Task prompt
Copy, word for word, the lines of the entries below between the one with "The height and width of the screenshot is (2576, 552)." and the one with "What do you see at coordinates (823, 171)", inclusive, and leave out everything else.

(Task data Opens)

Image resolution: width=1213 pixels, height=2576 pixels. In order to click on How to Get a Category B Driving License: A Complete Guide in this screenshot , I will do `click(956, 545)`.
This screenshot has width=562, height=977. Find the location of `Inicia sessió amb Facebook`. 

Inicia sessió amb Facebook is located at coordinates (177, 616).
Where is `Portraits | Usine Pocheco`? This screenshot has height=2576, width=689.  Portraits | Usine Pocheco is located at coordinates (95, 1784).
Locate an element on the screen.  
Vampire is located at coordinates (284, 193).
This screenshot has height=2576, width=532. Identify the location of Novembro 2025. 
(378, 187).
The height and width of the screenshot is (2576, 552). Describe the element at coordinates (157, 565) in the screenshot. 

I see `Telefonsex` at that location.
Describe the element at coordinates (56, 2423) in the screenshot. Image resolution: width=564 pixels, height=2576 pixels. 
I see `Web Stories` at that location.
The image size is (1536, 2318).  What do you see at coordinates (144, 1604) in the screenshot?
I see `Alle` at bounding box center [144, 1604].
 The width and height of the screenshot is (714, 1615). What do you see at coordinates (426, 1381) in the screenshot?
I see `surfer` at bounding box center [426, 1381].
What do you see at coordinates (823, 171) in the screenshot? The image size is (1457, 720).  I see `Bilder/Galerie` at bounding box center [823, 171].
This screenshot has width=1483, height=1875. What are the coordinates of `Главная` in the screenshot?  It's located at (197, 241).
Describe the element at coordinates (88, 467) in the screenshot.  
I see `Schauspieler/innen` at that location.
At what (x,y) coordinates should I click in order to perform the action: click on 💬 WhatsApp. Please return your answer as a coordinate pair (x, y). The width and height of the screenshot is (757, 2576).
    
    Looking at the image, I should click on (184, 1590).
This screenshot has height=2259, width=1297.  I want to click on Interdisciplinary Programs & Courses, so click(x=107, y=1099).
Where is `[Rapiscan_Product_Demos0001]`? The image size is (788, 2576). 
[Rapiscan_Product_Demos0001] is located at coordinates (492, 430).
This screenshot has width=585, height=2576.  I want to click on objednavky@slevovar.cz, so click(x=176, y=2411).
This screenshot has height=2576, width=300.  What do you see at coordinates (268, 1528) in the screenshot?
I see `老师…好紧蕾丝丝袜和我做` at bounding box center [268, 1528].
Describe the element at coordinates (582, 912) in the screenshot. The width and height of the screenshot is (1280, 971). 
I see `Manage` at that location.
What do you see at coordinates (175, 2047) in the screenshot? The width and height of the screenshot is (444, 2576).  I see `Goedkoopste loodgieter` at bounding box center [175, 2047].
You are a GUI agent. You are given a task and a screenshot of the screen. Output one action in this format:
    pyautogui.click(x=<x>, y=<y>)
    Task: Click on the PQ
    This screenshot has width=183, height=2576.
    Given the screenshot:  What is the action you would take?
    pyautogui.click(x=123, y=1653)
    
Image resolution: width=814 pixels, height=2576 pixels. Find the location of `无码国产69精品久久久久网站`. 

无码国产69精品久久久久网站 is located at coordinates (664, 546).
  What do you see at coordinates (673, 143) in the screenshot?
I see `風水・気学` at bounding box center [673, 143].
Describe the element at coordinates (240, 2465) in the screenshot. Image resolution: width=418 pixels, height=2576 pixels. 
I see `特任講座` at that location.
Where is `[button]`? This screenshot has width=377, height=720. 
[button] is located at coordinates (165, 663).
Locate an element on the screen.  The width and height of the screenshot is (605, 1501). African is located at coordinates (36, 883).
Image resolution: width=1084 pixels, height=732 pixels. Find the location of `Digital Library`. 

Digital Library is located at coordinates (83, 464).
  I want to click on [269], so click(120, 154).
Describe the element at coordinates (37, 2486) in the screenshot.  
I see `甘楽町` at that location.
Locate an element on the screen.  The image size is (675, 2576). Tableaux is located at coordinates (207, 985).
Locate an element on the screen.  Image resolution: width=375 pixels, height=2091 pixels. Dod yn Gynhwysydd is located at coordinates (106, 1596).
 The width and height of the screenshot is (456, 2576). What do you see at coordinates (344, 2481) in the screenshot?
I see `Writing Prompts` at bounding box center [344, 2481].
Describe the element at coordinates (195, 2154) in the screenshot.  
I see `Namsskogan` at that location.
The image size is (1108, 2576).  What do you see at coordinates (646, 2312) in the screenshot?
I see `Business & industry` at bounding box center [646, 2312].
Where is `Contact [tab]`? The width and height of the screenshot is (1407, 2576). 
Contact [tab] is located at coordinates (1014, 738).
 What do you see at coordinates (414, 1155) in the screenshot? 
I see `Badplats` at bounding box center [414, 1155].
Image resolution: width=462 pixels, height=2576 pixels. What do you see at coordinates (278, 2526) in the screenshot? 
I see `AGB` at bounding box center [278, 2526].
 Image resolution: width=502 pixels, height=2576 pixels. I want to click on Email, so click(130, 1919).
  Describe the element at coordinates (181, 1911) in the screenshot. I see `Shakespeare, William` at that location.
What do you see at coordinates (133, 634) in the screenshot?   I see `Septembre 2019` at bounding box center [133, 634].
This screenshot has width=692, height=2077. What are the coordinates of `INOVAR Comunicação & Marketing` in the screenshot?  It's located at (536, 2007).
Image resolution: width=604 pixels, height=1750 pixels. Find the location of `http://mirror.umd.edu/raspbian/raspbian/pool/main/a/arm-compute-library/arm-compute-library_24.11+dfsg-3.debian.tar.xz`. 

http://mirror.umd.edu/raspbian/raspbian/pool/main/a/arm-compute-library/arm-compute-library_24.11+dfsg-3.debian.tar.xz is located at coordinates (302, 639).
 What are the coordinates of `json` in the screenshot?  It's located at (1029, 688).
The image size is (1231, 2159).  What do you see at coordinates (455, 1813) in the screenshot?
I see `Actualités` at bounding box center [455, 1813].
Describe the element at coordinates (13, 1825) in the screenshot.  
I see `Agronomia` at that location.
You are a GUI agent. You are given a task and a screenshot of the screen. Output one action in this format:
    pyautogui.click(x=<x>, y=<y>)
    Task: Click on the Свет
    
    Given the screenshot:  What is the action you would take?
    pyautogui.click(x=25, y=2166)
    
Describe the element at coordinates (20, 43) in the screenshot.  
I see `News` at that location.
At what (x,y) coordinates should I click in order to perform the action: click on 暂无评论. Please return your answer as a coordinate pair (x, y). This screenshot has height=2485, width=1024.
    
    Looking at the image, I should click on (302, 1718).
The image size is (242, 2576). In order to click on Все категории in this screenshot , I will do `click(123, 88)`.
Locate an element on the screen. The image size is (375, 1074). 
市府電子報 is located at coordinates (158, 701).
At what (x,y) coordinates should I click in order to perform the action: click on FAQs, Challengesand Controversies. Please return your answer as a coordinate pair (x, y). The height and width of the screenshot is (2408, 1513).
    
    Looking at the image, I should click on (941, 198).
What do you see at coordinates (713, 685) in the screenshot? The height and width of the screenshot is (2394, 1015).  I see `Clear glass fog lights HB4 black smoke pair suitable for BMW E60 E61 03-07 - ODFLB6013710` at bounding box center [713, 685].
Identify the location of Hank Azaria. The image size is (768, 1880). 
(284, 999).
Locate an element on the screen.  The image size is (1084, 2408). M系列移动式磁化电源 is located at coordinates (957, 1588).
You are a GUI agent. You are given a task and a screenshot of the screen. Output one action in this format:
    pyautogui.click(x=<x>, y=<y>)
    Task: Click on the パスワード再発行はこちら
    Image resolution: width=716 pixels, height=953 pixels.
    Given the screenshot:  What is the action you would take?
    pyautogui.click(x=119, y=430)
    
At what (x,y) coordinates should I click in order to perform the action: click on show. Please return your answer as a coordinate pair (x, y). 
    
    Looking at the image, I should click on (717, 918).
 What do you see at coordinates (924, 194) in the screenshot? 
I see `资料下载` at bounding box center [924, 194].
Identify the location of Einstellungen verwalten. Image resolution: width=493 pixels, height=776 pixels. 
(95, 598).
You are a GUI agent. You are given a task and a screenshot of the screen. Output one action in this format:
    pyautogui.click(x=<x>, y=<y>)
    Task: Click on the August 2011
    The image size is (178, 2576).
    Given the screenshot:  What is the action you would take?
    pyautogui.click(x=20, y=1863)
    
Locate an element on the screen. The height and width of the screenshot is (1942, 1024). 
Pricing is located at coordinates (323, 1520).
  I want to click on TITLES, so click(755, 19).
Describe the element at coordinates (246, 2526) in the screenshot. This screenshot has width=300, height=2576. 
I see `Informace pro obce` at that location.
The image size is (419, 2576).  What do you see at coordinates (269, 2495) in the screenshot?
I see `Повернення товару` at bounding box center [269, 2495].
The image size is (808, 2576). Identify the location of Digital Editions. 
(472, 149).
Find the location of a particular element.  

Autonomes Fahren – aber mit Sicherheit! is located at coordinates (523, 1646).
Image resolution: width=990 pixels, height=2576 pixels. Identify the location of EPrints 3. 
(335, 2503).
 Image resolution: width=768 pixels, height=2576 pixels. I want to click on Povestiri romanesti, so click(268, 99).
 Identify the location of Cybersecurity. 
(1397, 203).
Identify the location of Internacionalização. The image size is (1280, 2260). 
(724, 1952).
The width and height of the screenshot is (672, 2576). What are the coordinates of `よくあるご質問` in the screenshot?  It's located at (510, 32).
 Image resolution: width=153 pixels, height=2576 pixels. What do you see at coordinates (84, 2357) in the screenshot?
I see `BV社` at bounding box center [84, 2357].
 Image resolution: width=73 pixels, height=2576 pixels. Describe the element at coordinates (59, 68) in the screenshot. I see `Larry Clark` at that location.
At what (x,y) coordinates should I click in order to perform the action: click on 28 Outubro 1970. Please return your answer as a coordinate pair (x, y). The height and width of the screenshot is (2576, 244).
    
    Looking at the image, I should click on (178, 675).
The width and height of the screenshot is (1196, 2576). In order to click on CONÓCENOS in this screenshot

(Task data Closes)

Exercise output
The height and width of the screenshot is (2576, 552). Describe the element at coordinates (157, 565) in the screenshot. 

I see `Telefonsex` at that location.
Describe the element at coordinates (56, 2423) in the screenshot. Image resolution: width=564 pixels, height=2576 pixels. 
I see `Web Stories` at that location.
The image size is (1536, 2318).  What do you see at coordinates (144, 1604) in the screenshot?
I see `Alle` at bounding box center [144, 1604].
 The width and height of the screenshot is (714, 1615). What do you see at coordinates (426, 1381) in the screenshot?
I see `surfer` at bounding box center [426, 1381].
What do you see at coordinates (823, 171) in the screenshot? The image size is (1457, 720).  I see `Bilder/Galerie` at bounding box center [823, 171].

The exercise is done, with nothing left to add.